Where possible and sensible, allow `zip` to pass `getindex` through to its underlying iterables

zip is a useful function, but it can be frustrating because it does not behave like a “real” array even when its underlying iterables are. For instance, I would expect that if all underlying iterables passed to zip support getindex, then so would the Zip, by calling it in turn on each underlying iterable and then collecting the results into a tuple. But this is not the case:

julia> a = 1:10
1:10

julia> a[4]
4

julia> zip(a, a)[4]  # I'd expect this to be (a[4], a[4]) == (4, 4)
ERROR: MethodError: no method matching getindex(::Base.Iterators.Zip{Tuple{UnitRange{Int64}, UnitRange{Int64}}}, ::Int64)

This makes composing functionality with Zips much harder than it could be.
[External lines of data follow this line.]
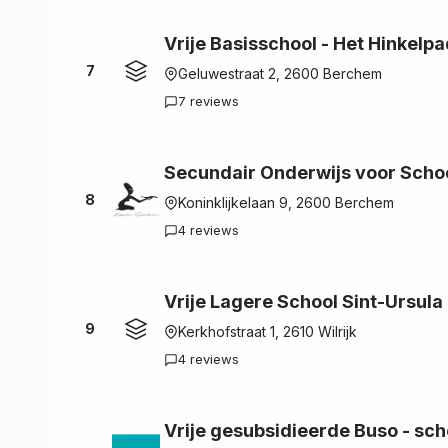
Vrije Basisschool - Het Hinkelp
7
Geluwestraat 2, 2600 Berchem
7 reviews
Secundair Onderwijs voor Scho
8
Koninklijkelaan 9, 2600 Berchem
4 reviews
Vrije Lagere School Sint-Ursula 
9
Kerkhofstraat 1, 2610 Wilrijk
4 reviews
Vrije gesubsidieerde Buso - sch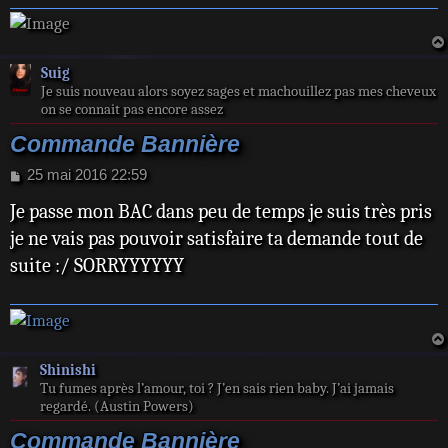
e
Suig
Je suis nouveau alors soyez sages et machouillez pas mes cheveux
on se connait pas encore assez
Commande Bannière
M
25 mai 2016 22:59
e
Je passe mon BAC dans peu de temps je suis très pris
s
s
je ne vais pas pouvoir satisfaire ta demande tout de
a
suite :/ SORRYYYYYY
g
e
Shinishi
Tu fumes après l’amour, toi ? J’en sais rien baby. J’ai jamais
regardé. (Austin Powers)
Commande Bannière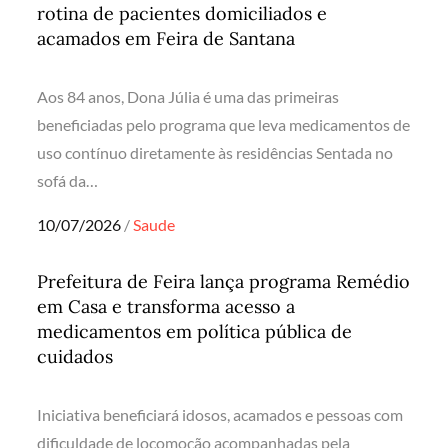
rotina de pacientes domiciliados e
acamados em Feira de Santana
Aos 84 anos, Dona Júlia é uma das primeiras
beneficiadas pelo programa que leva medicamentos de
uso contínuo diretamente às residências Sentada no
sofá da…
Posted
10/07/2026
Saude
on
Prefeitura de Feira lança programa Remédio
em Casa e transforma acesso a
medicamentos em política pública de
cuidados
Iniciativa beneficiará idosos, acamados e pessoas com
dificuldade de locomoção acompanhadas pela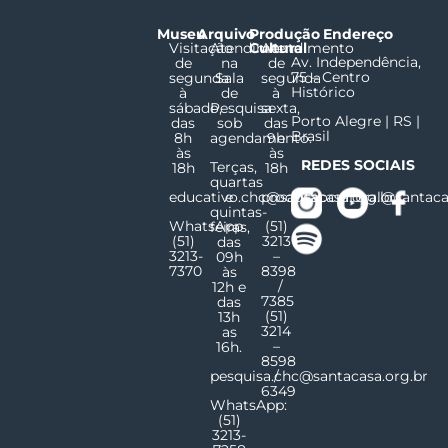
Museu
Arquivo
Produção
Endereço
Visitação
Atendimento
Cultural
Atendimento
Av. Independência,
de
na
de
75 – Centro
segunda
Sala
segunda
Histórico
à
de
à
sábado,
Pesquisa
sexta,
Porto Alegre | RS |
das
sob
das
Brasil
8h
agendamento.
9h
às
às
REDES SOCIAIS
Terças,
18h
18h
quartas
educativo.chc@santacasa.org.br
e
producaocultural@santaca
quintas-
WhatsApp
(51)
feiras,
(51)
3213
das
3213-
–
09h
7370
8398
às
/
12h e
7385
das
(51)
13h
3214
as
–
16h.
8598
pesquisa.chc@santacasa.org.br
/
6349
WhatsApp:
(51)
3213-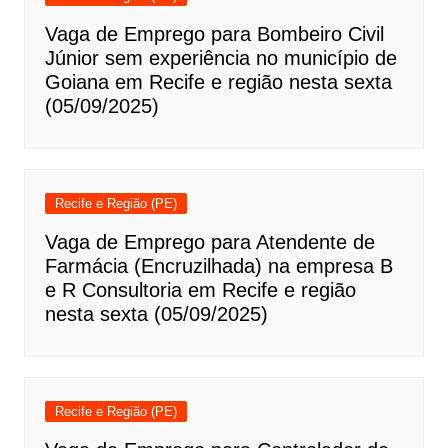
Vaga de Emprego para Bombeiro Civil
Júnior sem experiência no município de
Goiana em Recife e região nesta sexta
(05/09/2025)
Recife e Região (PE)
Vaga de Emprego para Atendente de
Farmácia (Encruzilhada) na empresa B
e R Consultoria em Recife e região
nesta sexta (05/09/2025)
Recife e Região (PE)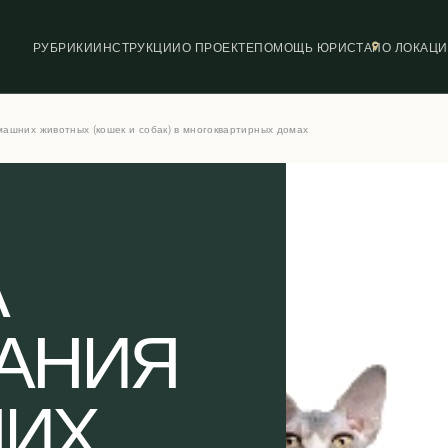
РУБРИКИ
ИНСТРУКЦИИ
О ПРОЕКТЕ
ПОМОЩЬ ЮРИСТА
ПО ЛОКАЦ
ашних животных (кошек и собак) в многоквартирных домах
А
АНИЯ
ИХ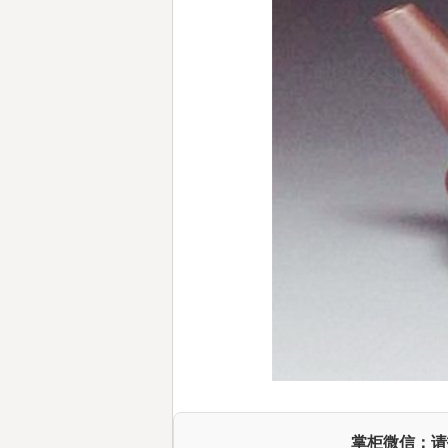
掌柜微信：请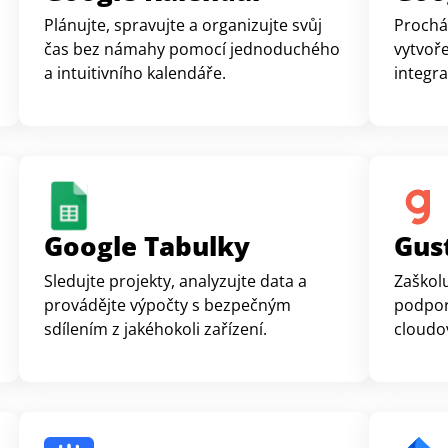
Plánujte, spravujte a organizujte svůj
Prochá
čas bez námahy pomocí jednoduchého
vytvoř
a intuitivního kalendáře.
integra
Google Tabulky
Gus
Sledujte projekty, analyzujte data a
Zaškolu
provádějte výpočty s bezpečným
podpor
sdílením z jakéhokoli zařízení.
cloudo
správní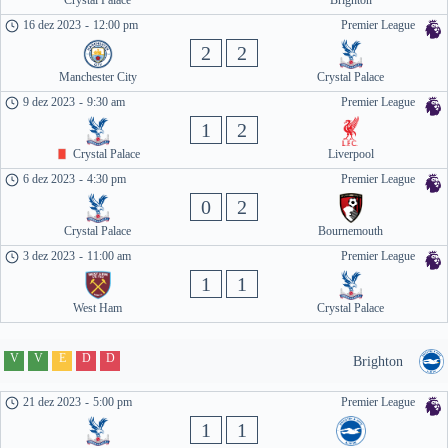
Crystal Palace
Brighton
16 dez 2023
-
12:00 pm
Premier League
2
2
Manchester City
Crystal Palace
9 dez 2023
-
9:30 am
Premier League
1
2
Crystal Palace
Liverpool
6 dez 2023
-
4:30 pm
Premier League
0
2
Crystal Palace
Bournemouth
3 dez 2023
-
11:00 am
Premier League
1
1
West Ham
Crystal Palace
V
V
E
D
D
Brighton
21 dez 2023
-
5:00 pm
Premier League
1
1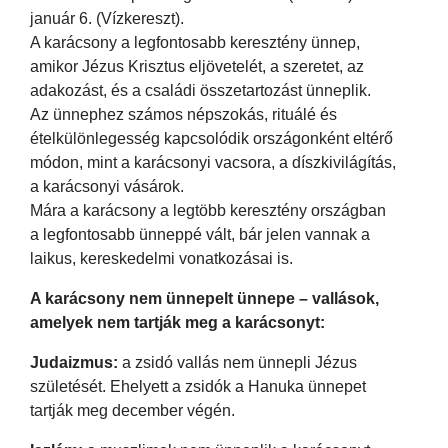
január 6. (Vízkereszt).
A karácsony a legfontosabb keresztény ünnep,
amikor Jézus Krisztus eljövetelét, a szeretet, az
adakozást, és a családi összetartozást ünneplik.
Az ünnephez számos népszokás, rituálé és
ételkülönlegesség kapcsolódik országonként eltérő
módon, mint a karácsonyi vacsora, a díszkivilágítás,
a karácsonyi vásárok.
Mára a karácsony a legtöbb keresztény országban
a legfontosabb ünneppé vált, bár jelen vannak a
laikus, kereskedelmi vonatkozásai is.
A karácsony nem ünnepelt ünnepe – vallások,
amelyek nem tartják meg a karácsonyt:
Judaizmus:
a zsidó vallás nem ünnepli Jézus
születését. Ehelyett a zsidók a Hanuka ünnepet
tartják meg december végén.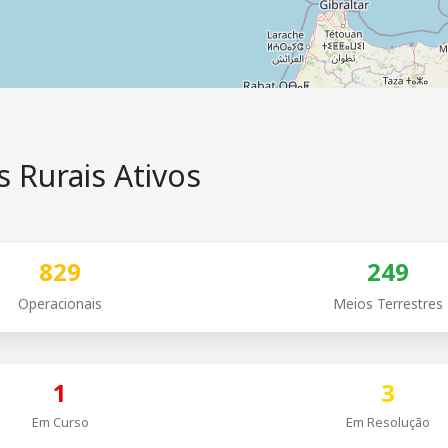
 Rurais Ativos
829
249
Operacionais
Meios Terrestres
1
3
Em Curso
Em Resolução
Similar difficulties include the fact that eachindex, keys, findall, etc. do not work on Zips. Perhaps a new function/type, indexed_zip/IndexedZip, that expects the underlying iterables to support getindex and forwards related functions to the underlying iterables before collecting them into a tuple? The implementation would look like this:

Base.getindex(z::Iterators.IndexedZip, i) = (it -> getindex(it, i)).(z.is)
4 Likes

Bumping old post, but this comes up repeatedly here and in other forums. StructArrays is not too heavy and works well in many situations:

julia> a = 1:100;

julia> @btime zip($a, $a);
  2.419 ns (0 allocations: 0 bytes)

julia> za = zip(a, a);

julia> @time using StructArrays
  0.074154 seconds (141.46 k allocations: 9.973 MiB, 14.93% compilation time)

julia> @btime StructArray(($a, $a));
  5.669 ns (0 allocations: 0 bytes)

julia> sa = StructArray((a, a));

julia> @btime first($za)
  2.852 ns (0 allocations: 0 bytes)
(1, 1)

julia> @btime first($sa)
  2.197 ns (0 allocations: 0 bytes)
(1, 1)

julia> @btime $sa[10]
  2.418 ns (0 allocations: 0 bytes)
(10, 10)

A zippier way to construct StructArray rather than StructArray and StructVector would make it more appealing…

julia> const zippy = StructArray;

julia> (ra, rb) = (rand(10), rand(10));

julia> findall(((x, y),) -> x > 0.5 && y < 0.5, zippy((ra, rb)))
2-element Vector{Int64}:
  9
 10

The issue with StructArrays is often not in using it, but in discovering it

1 Like